**Material shown**
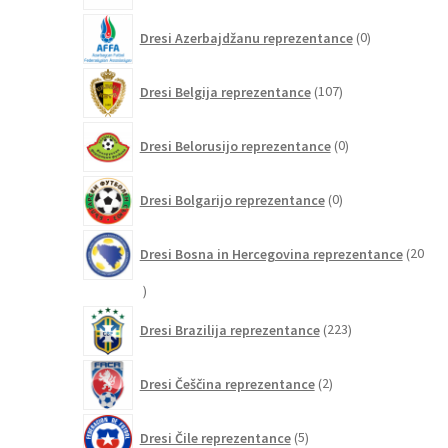
0
Dresi Azerbajdžanu reprezentance
0
izdelkov
107
Dresi Belgija reprezentance
107
izdelkov
0
Dresi Belorusijo reprezentance
0
izdelkov
0
Dresi Bolgarijo reprezentance
0
izdelkov
Dresi Bosna in Hercegovina reprezentance
20
20
izdelkov
223
Dresi Brazilija reprezentance
223
izdelkov
2
Dresi Češčina reprezentance
2
izdelka
5
Dresi Čile reprezentance
5
izdelkov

**Work instruction**
Identify each line in the records above containing the word "Dresi"; copy those lines.

**Solution to the exercise**
Dresi Azerbajdžanu reprezentance
Dresi Belgija reprezentance
Dresi Belorusijo reprezentance
Dresi Bolgarijo reprezentance
Dresi Bosna in Hercegovina reprezentance
Dresi Brazilija reprezentance
Dresi Češčina reprezentance
Dresi Čile reprezentance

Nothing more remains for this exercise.